Pero esta esperanza, virtud teologal, sobrenatural, no es sin más un sentimiento personal, ni siquiera una actitud personal y privada; posee una innegable dimensión social y también cósmica, que afecta a la creación entera.
Son las palabras del artículo del card. Ratzinger que vamos leyendo poco a poco, las que nos ofrecen esta dimensión social y cósmica de la esperanza enmarcándola como un componente del franciscanismo. Está en Communio, ed. francesa, IX, 4, junio-agosto 1984.

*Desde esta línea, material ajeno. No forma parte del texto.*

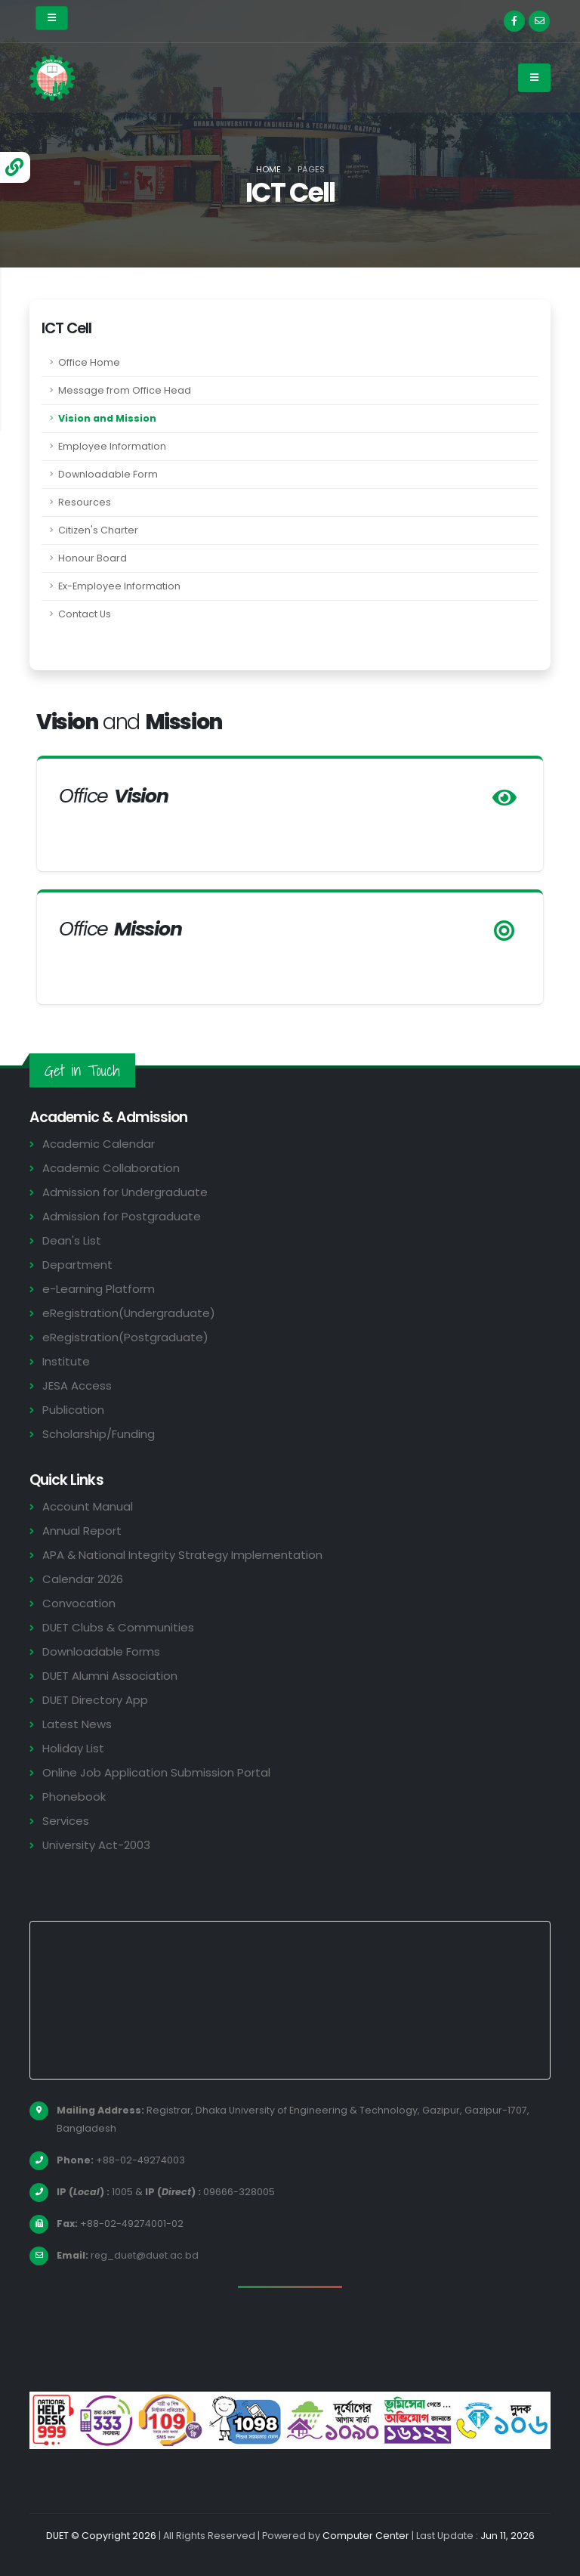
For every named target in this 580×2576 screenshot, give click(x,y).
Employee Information (112, 446)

"c. La dimensión social y cósmica de la esperanza
Falta una cuestión. Se podría objetar a lo que acabamos de decir que una vez más todo esto tendería a la fuga a la interioridad y que el mundo en cuanto accidente estaría condenado a la ausencia de esperanza. Se trataría en realidad precisamente de crear tales condiciones de vida que la fuga a la interioridad fuera inútil ya que el sufrimiento estaría evacuado y el mundo mismo se convertiría en paraíso. Evidentemente no podría ser cuestión de intentar, en el marco de estas reflexiones, debatir las teorías marxistas y evolucionistas sobre la esperanza. Baste plantear aquí dos contra-cuestiones para devolver todo a una buena luz. Primero: la creencia del paraíso en medio de los hombres, ¿no está ya segura de ponerse en marcha cuando éstos serán librados de la furia de poseer y cuando su libertad interior y su independencia cara a cara ante los poderes y la posesión habrán despertado en ellos una gran bondad y una gran serenidad? ¿O, por otra parte, hacer comenzar la transformación del mundo, sino con la transformación de los hombres? ¿Y qué transformación podría ser más liberadora que la que engendra un clima de alegría?
Llegamos ya a la segunda contra-cuestión. Comenzamos por una constatación: la esperanza, de la que Francisco es el garante, hizo todo lo contrario a un retiro interior e individualista. Engendró el valor de la pobreza y la aptitud a la vida en comunidad. Por una parte ha planteado, en la comunidad de los hermanos, de nuevos principios de vida común, y por otra parte ha aplicado a la vida cotidiana de la época, en la Tercera Orden, esta anticipación comunitaria del mundo por venir.